# How does risk-free interest rate and interest rate differ on their impact on stock price?

According to investopedia: how interest rates affect stock market,

"Higher interest rates tend to negatively affect earnings and stock prices (with the exception of the financial sector)."

However, according to analystprep: The value of an option:

If you know the risk-free interest rate is a known 5%, you would expect the stock price to increase by more than 5% on average.

In other words, if risk-free interest rate is higher, the stock price would be higher.

Do these two statements contradict each other? Does "risk-free interest rate" differ from "interest rate" in these two contexts?

Do these two statements contradict each other?

No - the first is saying that higher interest rates reduce expected earnings for companies that borrow money to operate (which is why financial companies are excluded), lowering current stock prices.

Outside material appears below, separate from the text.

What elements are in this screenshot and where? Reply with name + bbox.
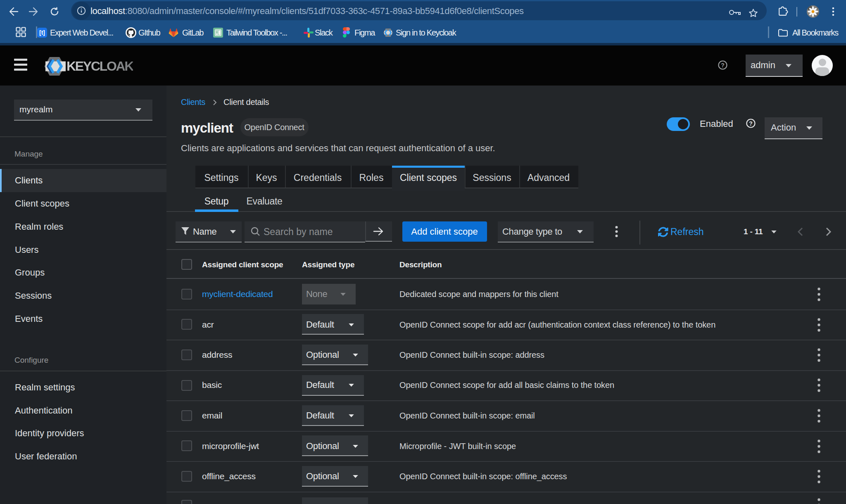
- svg-text:?: ?: [749, 120, 753, 127]
- svg-text:?: ?: [721, 62, 725, 69]
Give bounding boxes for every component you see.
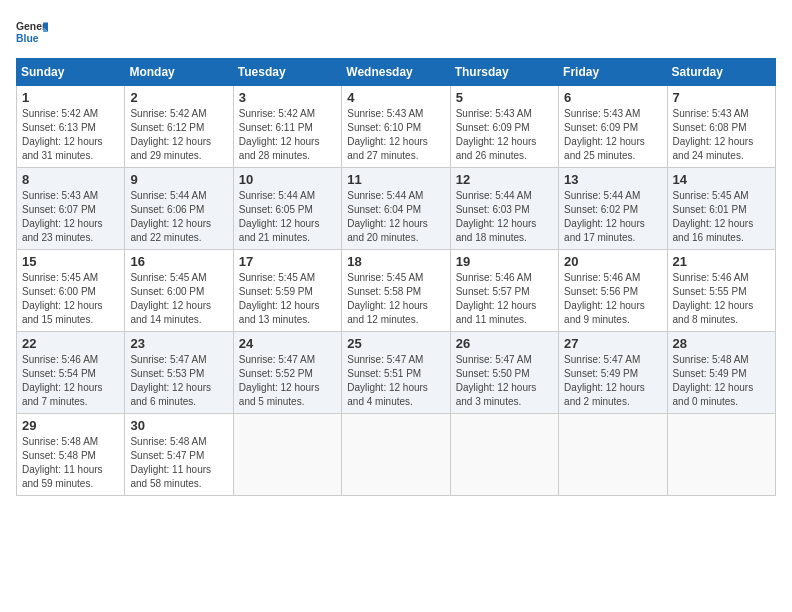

The second is talking about future stock prices. It is talking about prices from a derivatives (options) standpoint, calculating the expected future price of a stock just using interest rates. So they are somewhat orthogonal.

Although, higher interest rates also tend to lower stock prices because the expected return for stocks will be higher. With a (relatively) constant expected future value, a higher return means that current stock prices would be lower - meaning you'd want to pay less for the stock now to increase your expected return.

• Is there any reason why future value is constant? Why is future value not dependent on interest? Dec 20, 2021 at 20:00
• What I mean is that if you expect the stock to have a certain value V in N years, and need a certain rate of return, then you'll discount V back to present value using some "interest rate". The higher that interest rate the lower the "present value". A higher interest rate also lowers V, which lowers the present value even further. Dec 20, 2021 at 20:28

Unexpected rises in interest rates increase current stock prices (according the EMH, expected rises have already been priced in). Higher interest rates also tend to mean higher increases in stock prices. In calculus terms, the interest rate is negatively correlated with the stock price, but positively correlated with the derivative of the stock price.

With bonds, this can be explained a bit simpler: the bond is expected to reach face value at maturation. The higher the interest rate, the faster the bond is reaching face value. Since the face value is fixed, and the current value is calculated backwards from the maturation date, increasing in value faster means that its current value must be lower. Stocks are more complicated (there's no fixed "maturation date", for one thing), but the same general trends also apply to them.